Tax inequities
The March 5 editorial championing continued tax caps for family inheritances is great for those with long-term ownership of property. However, it overlooks tax inequities of residential and commercial property owners who have purchased properties in the past 10 years or so and are "uncapped." They bear the brunt of property taxes up to three times higher than comparable properties. That is the result of Proposal A, which needs to be addressed in Lansing if any real relief and equity is to happen.
Why? Because it stymies a healthy economy. Longtime locals cannot afford to sell as their taxes will skyrocket elsewhere, others who want to move to Traverse City don't because of our excessive taxes (unless wealthy); newer commercial property owners are hesitant to buy or build. In Wyoming the taxes were $750 per $100,000 of assessed value. Equal.
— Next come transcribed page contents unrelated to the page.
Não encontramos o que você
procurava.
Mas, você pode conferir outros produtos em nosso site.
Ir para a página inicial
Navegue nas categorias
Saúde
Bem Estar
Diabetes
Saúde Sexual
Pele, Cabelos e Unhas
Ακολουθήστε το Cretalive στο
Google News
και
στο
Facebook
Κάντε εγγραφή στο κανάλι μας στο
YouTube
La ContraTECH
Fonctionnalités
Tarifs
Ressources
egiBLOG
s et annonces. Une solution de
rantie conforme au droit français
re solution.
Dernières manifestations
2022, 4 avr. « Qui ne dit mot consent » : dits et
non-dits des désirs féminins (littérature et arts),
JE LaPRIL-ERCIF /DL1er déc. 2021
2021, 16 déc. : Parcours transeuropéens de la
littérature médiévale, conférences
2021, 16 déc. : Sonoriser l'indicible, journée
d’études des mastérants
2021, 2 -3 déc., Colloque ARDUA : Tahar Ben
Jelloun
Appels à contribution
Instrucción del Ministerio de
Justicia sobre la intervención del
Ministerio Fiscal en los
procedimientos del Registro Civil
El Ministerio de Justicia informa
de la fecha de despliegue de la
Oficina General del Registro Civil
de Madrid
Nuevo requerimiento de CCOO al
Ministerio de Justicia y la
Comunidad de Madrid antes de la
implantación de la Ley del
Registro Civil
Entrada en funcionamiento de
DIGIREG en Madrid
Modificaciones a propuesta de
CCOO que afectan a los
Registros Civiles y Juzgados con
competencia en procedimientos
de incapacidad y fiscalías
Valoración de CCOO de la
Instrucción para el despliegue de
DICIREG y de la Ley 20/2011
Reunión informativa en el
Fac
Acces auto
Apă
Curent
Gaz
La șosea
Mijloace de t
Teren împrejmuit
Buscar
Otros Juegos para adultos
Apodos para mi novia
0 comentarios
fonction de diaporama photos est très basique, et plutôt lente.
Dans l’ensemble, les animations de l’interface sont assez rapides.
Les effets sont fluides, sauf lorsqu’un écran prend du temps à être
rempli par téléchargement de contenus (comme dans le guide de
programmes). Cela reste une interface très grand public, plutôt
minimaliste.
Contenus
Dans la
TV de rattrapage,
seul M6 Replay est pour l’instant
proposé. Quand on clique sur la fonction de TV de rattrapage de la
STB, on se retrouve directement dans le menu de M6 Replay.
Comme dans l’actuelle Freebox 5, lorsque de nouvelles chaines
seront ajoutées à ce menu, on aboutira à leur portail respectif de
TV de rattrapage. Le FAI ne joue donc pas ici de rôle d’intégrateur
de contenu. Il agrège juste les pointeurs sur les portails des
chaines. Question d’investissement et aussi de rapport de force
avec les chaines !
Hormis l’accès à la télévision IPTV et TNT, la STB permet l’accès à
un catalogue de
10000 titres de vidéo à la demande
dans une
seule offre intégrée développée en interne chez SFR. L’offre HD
Also, Traverse City millages are exorbitant compared to surrounding townships. I support City Commissioner Mike Gillman's suggestion for a 1-mill decrease in Traverse City to signal they are serious about lean and more effective government.
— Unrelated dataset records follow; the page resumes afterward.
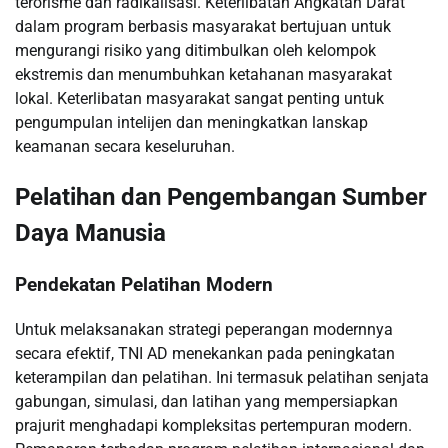
terorisme dan radikalisasi. Keterlibatan Angkatan Darat
dalam program berbasis masyarakat bertujuan untuk
mengurangi risiko yang ditimbulkan oleh kelompok
ekstremis dan menumbuhkan ketahanan masyarakat
lokal. Keterlibatan masyarakat sangat penting untuk
pengumpulan intelijen dan meningkatkan lanskap
keamanan secara keseluruhan.
Pelatihan dan Pengembangan Sumber
Daya Manusia
Pendekatan Pelatihan Modern
Untuk melaksanakan strategi peperangan modernnya
secara efektif, TNI AD menekankan pada peningkatan
keterampilan dan pelatihan. Ini termasuk pelatihan senjata
gabungan, simulasi, dan latihan yang mempersiapkan
prajurit menghadapi kompleksitas pertempuran modern.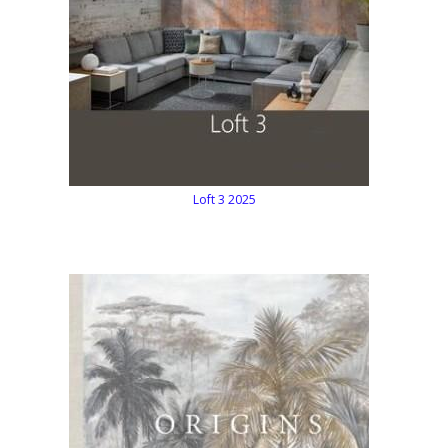
Loft 3 2025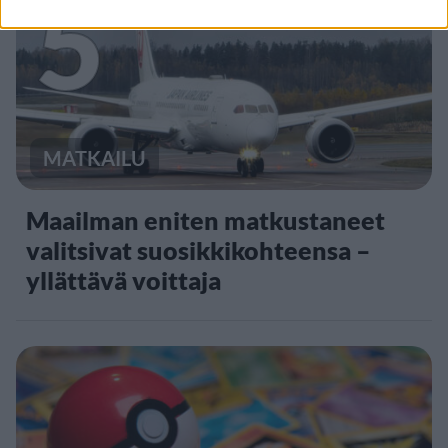
5
MATKAILU
Maailman eniten matkustaneet
valitsivat suosikkikohteensa –
yllättävä voittaja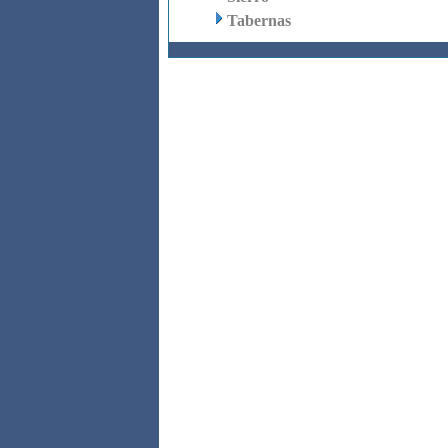
Tabernas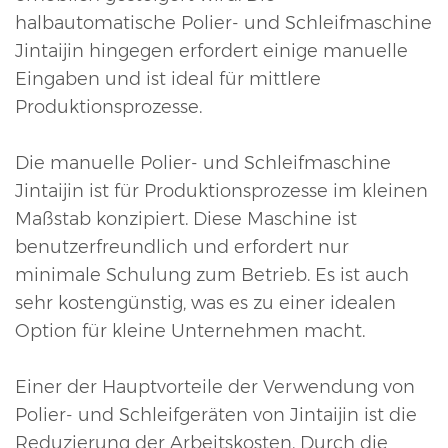
halbautomatische Polier- und Schleifmaschine
Jintaijin hingegen erfordert einige manuelle
Eingaben und ist ideal für mittlere
Produktionsprozesse.
Die manuelle Polier- und Schleifmaschine
Jintaijin ist für Produktionsprozesse im kleinen
Maßstab konzipiert. Diese Maschine ist
benutzerfreundlich und erfordert nur
minimale Schulung zum Betrieb. Es ist auch
sehr kostengünstig, was es zu einer idealen
Option für kleine Unternehmen macht.
Einer der Hauptvorteile der Verwendung von
Polier- und Schleifgeräten von Jintaijin ist die
Reduzierung der Arbeitskosten. Durch die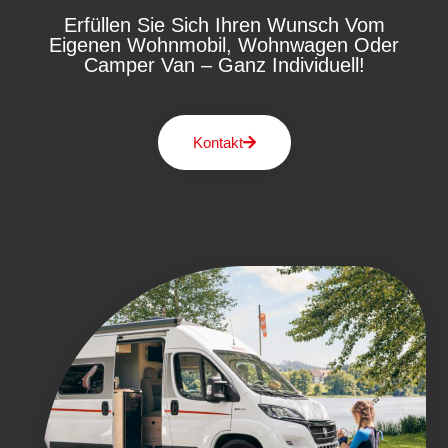
Erfüllen Sie Sich Ihren Wunsch Vom
Eigenen Wohnmobil, Wohnwagen Oder
Camper Van – Ganz Individuell!
Kontakt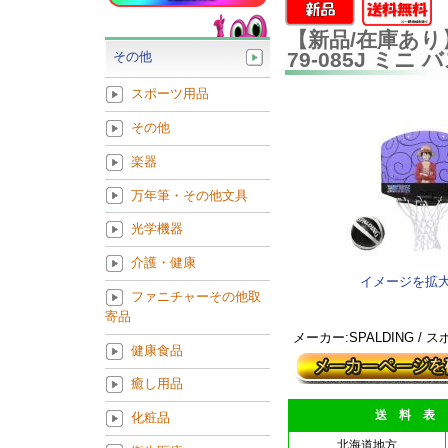
【新品/在庫あり】
79-085J ミ
その他
スポーツ用品
その他
楽器
万年筆・その他文具
光学機器
介護・健康
イメージを拡
ファニチャーその他取
寄品
メーカー:SPALDING /
健康食品
癒し用品
送 料 表
化粧品
北海道地方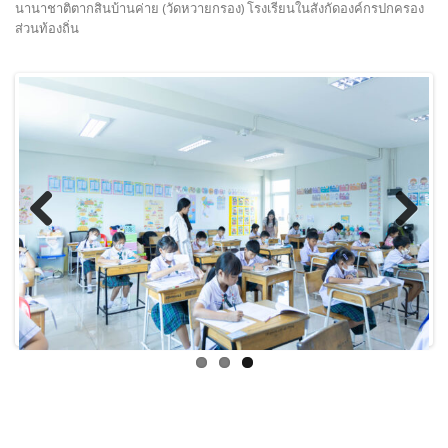
นานาชาติตากสินบ้านค่าย (วัดหวายกรอง) โรงเรียนในสังกัดองค์กรปกครอง
ส่วนท้องถิ่น
Previous
Next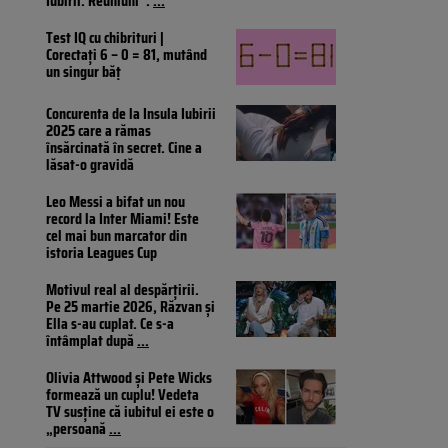
Iubirii: Reuniuni”.
...
Test IQ cu chibrituri |
Corectați 6 – 0 = 81, mutând
un singur băț
Concurenta de la Insula Iubirii
2025 care a rămas
însărcinată în secret. Cine a
lăsat-o gravidă
Leo Messi a bifat un nou
record la Inter Miami! Este
cel mai bun marcator din
istoria Leagues Cup
Motivul real al despărțirii.
Pe 25 martie 2026, Răzvan și
Ella s-au cuplat. Ce s-a
întâmplat după
...
Olivia Attwood și Pete Wicks
formează un cuplu! Vedeta
TV susține că iubitul ei este o
„persoană
...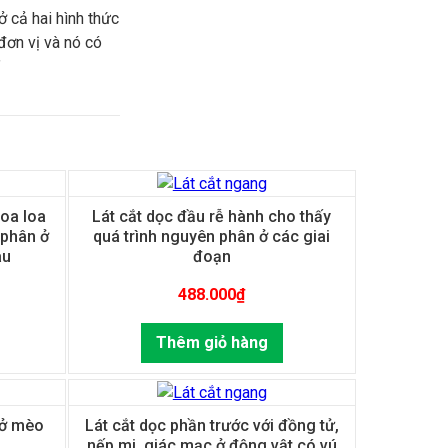
 cả hai hình thức
đơn vị và nó có
”
oa loa
Lát cắt dọc đầu rễ hành cho thấy
 phân ở
quá trình nguyên phân ở các giai
au
đoạn
488.000
₫
Thêm giỏ hàng
 ở mèo
Lát cắt dọc phần trước với đồng tử,
nếp mi, giác mạc ở động vật có vú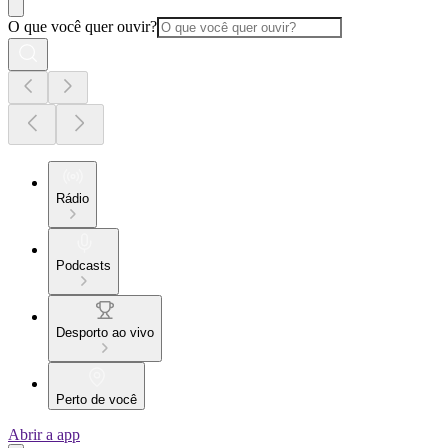
O que você quer ouvir?
Rádio
Podcasts
Desporto ao vivo
Perto de você
Abrir a app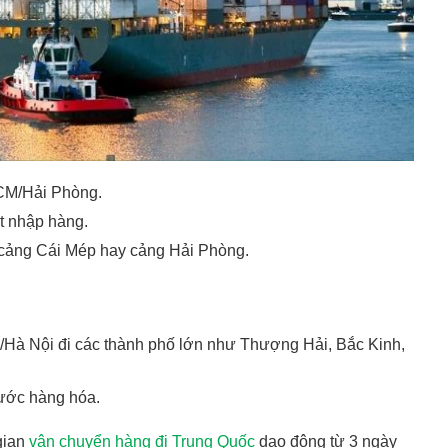
CM/Hải Phòng.
t nhập hàng.
ừ cảng Cái Mép hay cảng Hải Phòng.
Hà Nội đi các thành phố lớn như Thượng Hải, Bắc Kinh,
hước hàng hóa.
gian
vận chuyển hàng đi Trung Quốc
dao động từ 3 ngày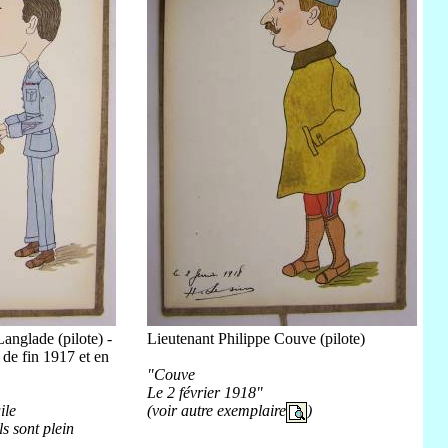
anglade (pilote) -
Lieutenant Philippe Couve (pilote)
 de fin 1917 et en
"Couve
Le 2 février 1918"
ile
(voir autre exemplaire
)
ls sont plein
If these issues resonate, please contact your state representatives regarding Proposal A or the city commissioners regarding a 1-mill tax reduction. No voice, no change.
Vicky Springer
Traverse City
Editor's note: Under proposal A, passed by voters in 1994, homes are valued at both their taxable value and assessed value. The taxable value -- on which a homeowner pays taxes -- is "capped" and can rise only by the rate of inflation or 5 percent, whichever is less. The assessed value can rise with the housing market and is usually higher. When a home is sold, the taxable value is "uncapped" and rises to the current assessed value. After the sale the taxable value is again "capped," and can only rise at the rate of inflation, until the home is sold.